Ma tutto questo ci porta a vedere la metafisica come un qualcosa di unito al tutto. Se noi cementifichiamo il mondo, lo trasformiamo, siamo sempre all'interno di esso, della Natura. Ciò che ci sembra sempre innaturale in realtà è naturale, solo che a noi fa male.
Se un giorno il mondo dovesse distruggersi per causa nostra, lo spazio eterno non farebbe una piega, solo per noi sarebbe un triste destino.
Quindi vediamo che ogni etica, ogni morale, non può perdere di vista l'uomo, in quanto è solo rispetto a noi stessi che possiamo compiere le nostre scelte, e non in confronto agli spazi siderali.
Tuttavia purtroppo la sete di conoscenza umana ha perso di vista l'uomo stesso. La bellezza perfetta del pensiero umano cede il posto alla volontà di costruire l'uomo dal pensiero artificiale perché meglio si adatta a quel tutto degli spazi del tutto infinito spazio siderale, in cui l'uomo in sé perisce, ma ciò perde importanza, perché l'uomo nuovo è artificiale e ben si adatta ad una scienza che purtroppo ha perso di vista l'uomo in quanto tale.

Questo purtroppo è secondo me il punto critico, non tanto la scienza deve lamentare l'oscurantismo del filosofo che protesta, ma il timore di quest'ultimo che ogni uomo e scienza umana che fa capo all'uomo appunto costituisca per lui un pericolo, in primis per la filosofia la quale purtroppo è sempre meno considerata e anzi la si vorrebbe ridotta a rango di scienza, ma non si è capito che le sta in realtà di fronte, scienza è solo una parola, il significato vero è per me ancora insondato, non basta una concatenazione di fatti sebbene continuamente valutati da un'equipe scientifica.

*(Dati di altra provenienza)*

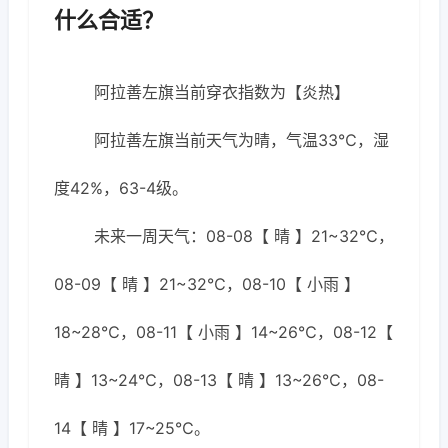
什么合适？
阿拉善左旗当前穿衣指数为【炎热】
阿拉善左旗当前天气为晴，气温33℃，湿
度42%，63-4级。
未来一周天气：08-08【 晴 】21~32℃，
08-09【 晴 】21~32℃，08-10【 小雨 】
18~28℃，08-11【 小雨 】14~26℃，08-12【
晴 】13~24℃，08-13【 晴 】13~26℃，08-
14【 晴 】17~25℃。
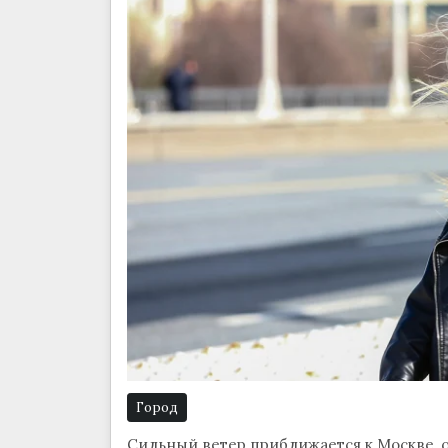
Город
Сильный ветер приближается к Москве, он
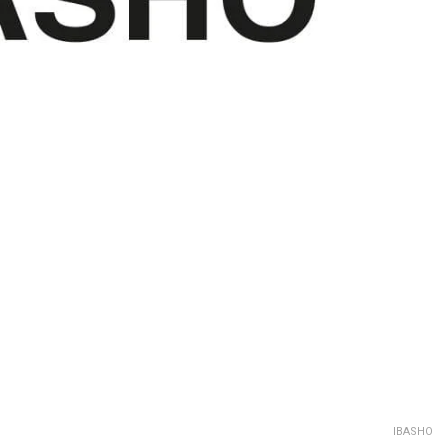
IBASHO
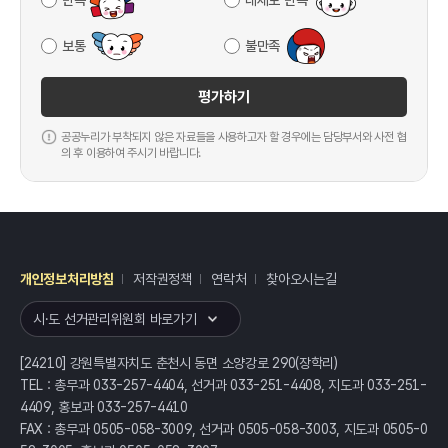
만족
대체로 만족
보통
불만족
평가하기
공공누리가 부착되지 않은 자료들을 사용하고자 할 경우에는 담당부서와 사전 협
의 후 이용하여 주시기 바랍니다.
개인정보처리방침
저작권정책
연락처
찾아오시는길
레이어
열기
시·도 선거관리위원회 바로가기
[24210] 강원특별자치도 춘천시 동면 소양강로 290(장학리)
TEL : 총무과 033-257-4404, 선거과 033-251-4408, 지도과 033-251-
4409, 홍보과 033-257-4410
FAX : 총무과 0505-058-3009, 선거과 0505-058-3003, 지도과 0505-0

Durante la rivoluzione industriale precedente, un singolo uomo aveva un'idea e poi la sviluppava, vedi Volta, Nikola Tesla. Oggi invece tutto viene organizzato, c'è un gruppo di lavoro che porta avanti un progetto, c'è da chiedersi se non sia il progetto a portare avanti il gruppo di lavoro e il primo purtroppo non è frutto d'intuizione, ma di continuo perseguimento di una strada verso un obiettivo che però perde di significato e da questo punto di vista questa ricerca umana si insabbia. Ma queste ultime sono solo miei pensieri e che il lettore li prenda come tali.

Il pericolo insomma è che l'uomo perda di vista la propria capacità intuitiva e quindi pur essendo parte del tutto che costituisce l'Universo, alla fine se ne distacchi e quindi con ciò venga a confermarsi quello che pensava Hölderlin, man mano che l'uomo estende la sua conoscenza di tutto, perde di vista la conoscenza di sé e diviene ignoto a sé medesimo e per questo ha bisogno di un altro suo simile una proiezione di sé per lui perfetta che gli permetta di restare sintonizzato con un mondo che pian piano gli sfugge.